* **WHAT THE TASK REQUIRES**: Every line of the data below should be repeated exactly, and no picture should be copied.

DATA FOR THIS EXERCISE Block Start

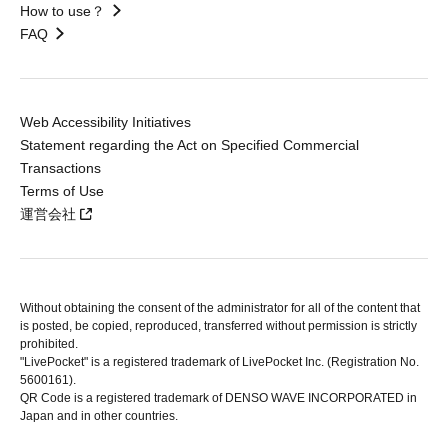
How to use？
FAQ
Web Accessibility Initiatives
Statement regarding the Act on Specified Commercial
Transactions
Terms of Use
運営会社
Without obtaining the consent of the administrator for all of the content that
is posted, be copied, reproduced, transferred without permission is strictly
prohibited.
"LivePocket" is a registered trademark of LivePocket Inc. (Registration No.
5600161).
QR Code is a registered trademark of DENSO WAVE INCORPORATED in
Japan and in other countries.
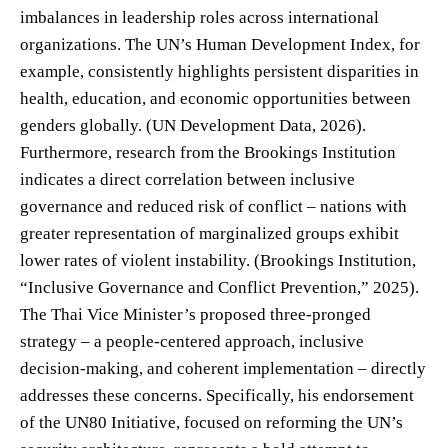
imbalances in leadership roles across international
organizations. The UN’s Human Development Index, for
example, consistently highlights persistent disparities in
health, education, and economic opportunities between
genders globally. (UN Development Data, 2026).
Furthermore, research from the Brookings Institution
indicates a direct correlation between inclusive
governance and reduced risk of conflict – nations with
greater representation of marginalized groups exhibit
lower rates of violent instability. (Brookings Institution,
“Inclusive Governance and Conflict Prevention,” 2025).
The Thai Vice Minister’s proposed three-pronged
strategy – a people-centered approach, inclusive
decision-making, and coherent implementation – directly
addresses these concerns. Specifically, his endorsement
of the UN80 Initiative, focused on reforming the UN’s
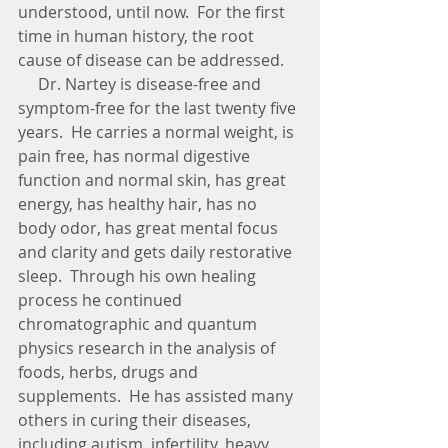
understood, until now.  For the first 
time in human history, the root 
cause of disease can be addressed.
     Dr. Nartey is disease-free and 
symptom-free for the last twenty five 
years.  He carries a normal weight, is 
pain free, has normal digestive 
function and normal skin, has great 
energy, has healthy hair, has no 
body odor, has great mental focus 
and clarity and gets daily restorative 
sleep.  Through his own healing 
process he continued 
chromatographic and quantum 
physics research in the analysis of 
foods, herbs, drugs and 
supplements.  He has assisted many 
others in curing their diseases, 
including autism, infertility, heavy 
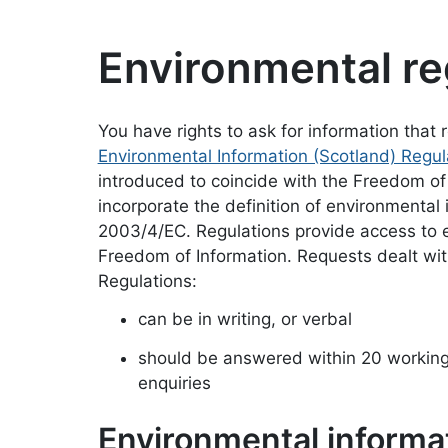
Environmental re
You have rights to ask for information that
Environmental Information (Scotland) Regu
introduced to coincide with the Freedom of
incorporate the definition of environmental
2003/4/EC. Regulations provide access to e
Freedom of Information. Requests dealt wit
Regulations:
can be in writing, or verbal
should be answered within 20 working 
enquiries
Environmental informa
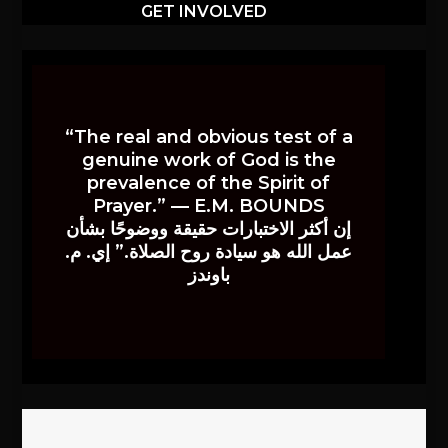
GET INVOLVED
“The real and obvious test of a
genuine work of God is the
prevalence of the Spirit of
Prayer.” — E.M. BOUNDS
إن أكثر الاختبارات حقيقة ووضوحًا بشأن
عمل الله هو سيادة روح الصلاة.” إي. م.
باوندز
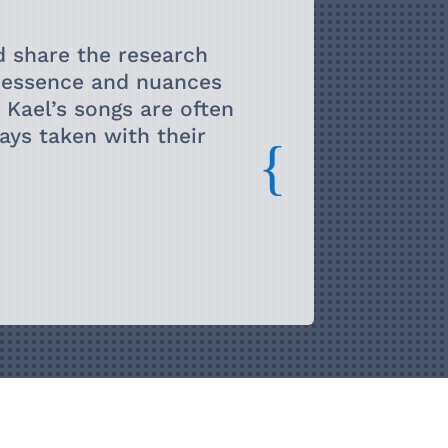
them pronouns. I still perform very
ut I mostly devote my time to teaching and
d share the research
rk University in Toronto, Canada.
e essence and nuances
. Kael’s songs are often
ys taken with their
{
uch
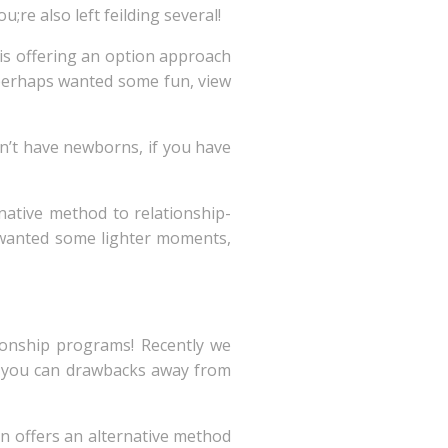
ou;re also left feilding several!
is offering an option approach
r perhaps wanted some fun, view
 n’t have newborns, if you have
native method to relationship-
ly wanted some lighter moments,
tionship programs! Recently we
nd you can drawbacks away from
on offers an alternative method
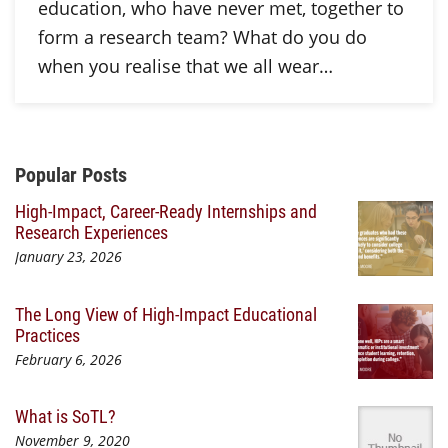
education, who have never met, together to
form a research team? What do you do
when you realise that we all wear…
Additional Content
Popular Posts
High-Impact, Career-Ready Internships and
Research Experiences
January 23, 2026
The Long View of High-Impact Educational
Practices
February 6, 2026
What is SoTL?
November 9, 2020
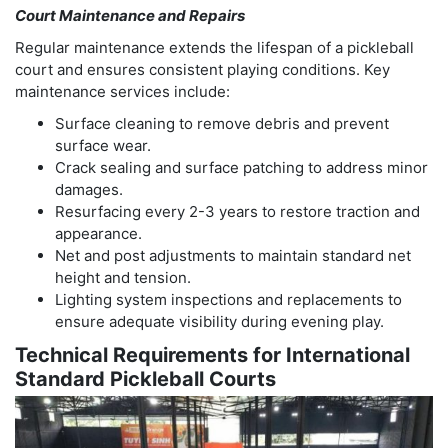
Court Maintenance and Repairs
Regular maintenance extends the lifespan of a pickleball
court and ensures consistent playing conditions. Key
maintenance services include:
Surface cleaning to remove debris and prevent
surface wear.
Crack sealing and surface patching to address minor
damages.
Resurfacing every 2-3 years to restore traction and
appearance.
Net and post adjustments to maintain standard net
height and tension.
Lighting system inspections and replacements to
ensure adequate visibility during evening play.
Technical Requirements for International
Standard Pickleball Courts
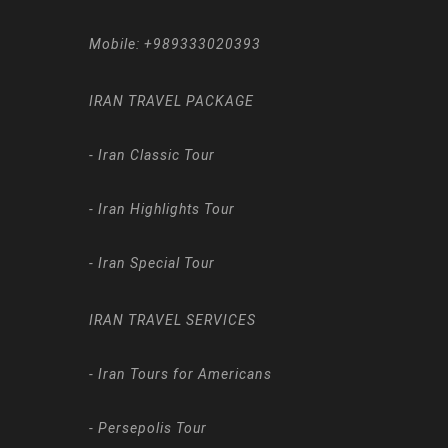
Mobile:
+989333020393
IRAN TRAVEL PACKAGE
-
Iran Classic Tour
-
Iran Highlights Tour
-
Iran Special Tour
IRAN TRAVEL SERVICES
-
Iran Tours for Americans
-
Persepolis Tour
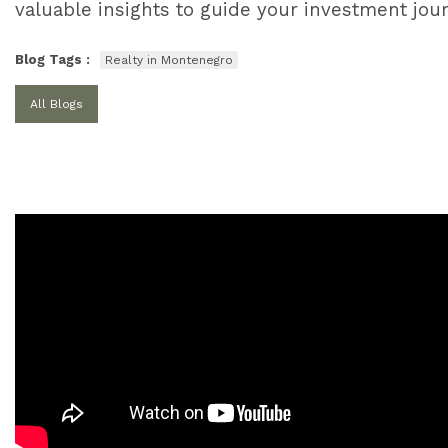
valuable insights to guide your investment jou
Blog Tags :
Realty in Montenegro
All Blogs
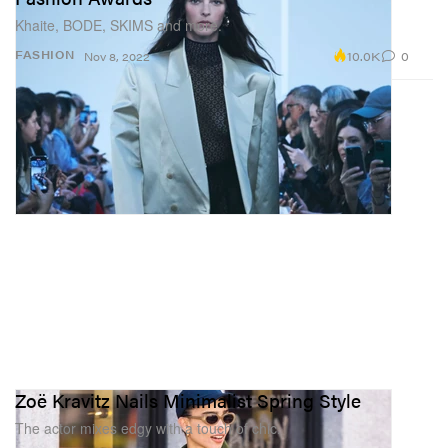
Khaite, BODE, SKIMS and more.
10.0K
0
FASHION
Nov 8, 2022
Zoë Kravitz Nails Minimalist Spring Style
The actor mixes edgy with a touch of chic.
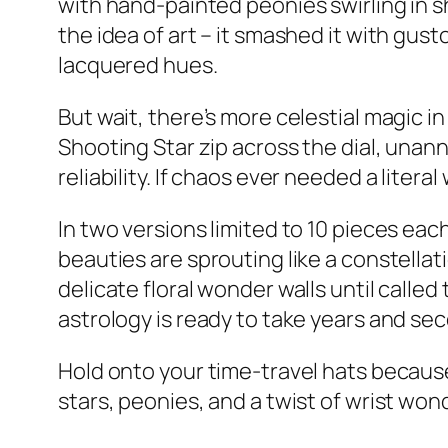
with hand-painted peonies swirling in s
the idea of art – it smashed it with gus
lacquered hues.
But wait, there’s more celestial magic in
Shooting Star zip across the dial, unann
reliability. If chaos ever needed a literal w
In two versions limited to 10 pieces each
beauties are sprouting like a constellati
delicate floral wonder walls until called 
astrology is ready to take years and sec
Hold onto your time-travel hats becaus
stars, peonies, and a twist of wrist wond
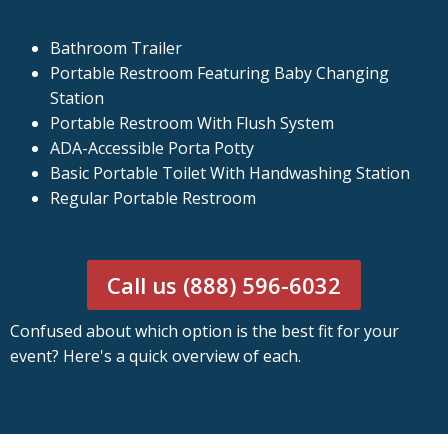
Bathroom Trailer
Portable Restroom Featuring Baby Changing
Station
Portable Restroom With Flush System
ADA-Accessible Porta Potty
Basic Portable Toilet With Handwashing Station
Regular Portable Restroom
Call us (888) 596-6032
Confused about which option is the best fit for your
event? Here's a quick overview of each.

DATA FOR THIS EXERCISE Block End

* **ANSWER BOX**:
How to use？
FAQ
Web Accessibility Initiatives
Statement regarding the Act on Specified Commercial
Transactions
Terms of Use
運営会社
Without obtaining the consent of the administrator for all of the content that
is posted, be copied, reproduced, transferred without permission is strictly
prohibited.
"LivePocket" is a registered trademark of LivePocket Inc. (Registration No.
5600161).
QR Code is a registered trademark of DENSO WAVE INCORPORATED in
Japan and in other countries.
imbalances in leadership roles across international
organizations. The UN’s Human Development Index, for
example, consistently highlights persistent disparities in
health, education, and economic opportunities between
genders globally. (UN Development Data, 2026).
Furthermore, research from the Brookings Institution
indicates a direct correlation between inclusive
governance and reduced risk of conflict – nations with
greater representation of marginalized groups exhibit
lower rates of violent instability. (Brookings Institution,
“Inclusive Governance and Conflict Prevention,” 2025).
The Thai Vice Minister’s proposed three-pronged
strategy – a people-centered approach, inclusive
decision-making, and coherent implementation – directly
addresses these concerns. Specifically, his endorsement
of the UN80 Initiative, focused on reforming the UN’s
understood, until now.  For the first 
time in human history, the root 
cause of disease can be addressed.
     Dr. Nartey is disease-free and 
symptom-free for the last twenty five 
years.  He carries a normal weight, is 
pain free, has normal digestive 
function and normal skin, has great 
energy, has healthy hair, has no 
body odor, has great mental focus 
and clarity and gets daily restorative 
sleep.  Through his own healing 
process he continued 
chromatographic and quantum 
physics research in the analysis of 
foods, herbs, drugs and 
supplements.  He has assisted many 
others in curing their diseases, 
including autism, infertility, heavy 
Environmental re
You have rights to ask for information that
Environmental Information (Scotland) Regu
introduced to coincide with the Freedom of
incorporate the definition of environmental
2003/4/EC. Regulations provide access to e
Freedom of Information. Requests dealt wit
Regulations:
can be in writing, or verbal
should be answered within 20 working 
enquiries
Environmental informa
GET INVOLVED
“The real and obvious test of a
genuine work of God is the
prevalence of the Spirit of
Prayer.” — E.M. BOUNDS
إن أكثر الاختبارات حقيقة ووضوحًا بشأن
عمل الله هو سيادة روح الصلاة.” إي. م.
باوندز
them pronouns. I still perform very
ut I mostly devote my time to teaching and
d share the research
rk University in Toronto, Canada.
e essence and nuances
. Kael’s songs are often
ys taken with their
{
uch
ou;re also left feilding several!
is offering an option approach
r perhaps wanted some fun, view
 n’t have newborns, if you have
native method to relationship-
ly wanted some lighter moments,
tionship programs! Recently we
nd you can drawbacks away from
on offers an alternative method
education, who have never met, together to
form a research team? What do you do
when you realise that we all wear…
Additional Content
Popular Posts
High-Impact, Career-Ready Internships and
Research Experiences
January 23, 2026
The Long View of High-Impact Educational
Practices
February 6, 2026
What is SoTL?
November 9, 2020
Court Maintenance and Repairs
Regular maintenance extends the lifespan of a pickleball
court and ensures consistent playing conditions. Key
maintenance services include:
Surface cleaning to remove debris and prevent
surface wear.
Crack sealing and surface patching to address minor
damages.
Resurfacing every 2-3 years to restore traction and
appearance.
Net and post adjustments to maintain standard net
height and tension.
Lighting system inspections and replacements to
ensure adequate visibility during evening play.
Technical Requirements for International
Standard Pickleball Courts
Mobile:
+989333020393
IRAN TRAVEL PACKAGE
-
Iran Classic Tour
-
Iran Highlights Tour
-
Iran Special Tour
IRAN TRAVEL SERVICES
-
Iran Tours for Americans
-
Persepolis Tour
valuable insights to guide your investment jou
Blog Tags :
Realty in Montenegro
All Blogs
Khaite, BODE, SKIMS and more.
10.0K
0
FASHION
Nov 8, 2022
Zoë Kravitz Nails Minimalist Spring Style
The actor mixes edgy with a touch of chic.
with hand-painted peonies swirling in s
the idea of art – it smashed it with gus
lacquered hues.
But wait, there’s more celestial magic in
Shooting Star zip across the dial, unann
reliability. If chaos ever needed a literal w
In two versions limited to 10 pieces each
beauties are sprouting like a constellati
delicate floral wonder walls until called 
astrology is ready to take years and sec
Hold onto your time-travel hats becaus
stars, peonies, and a twist of wrist wond
Bathroom Trailer
Portable Restroom Featuring Baby Changing
Station
Portable Restroom With Flush System
ADA-Accessible Porta Potty
Basic Portable Toilet With Handwashing Station
Regular Portable Restroom
Call us (888) 596-6032
Confused about which option is the best fit for your
event? Here's a quick overview of each.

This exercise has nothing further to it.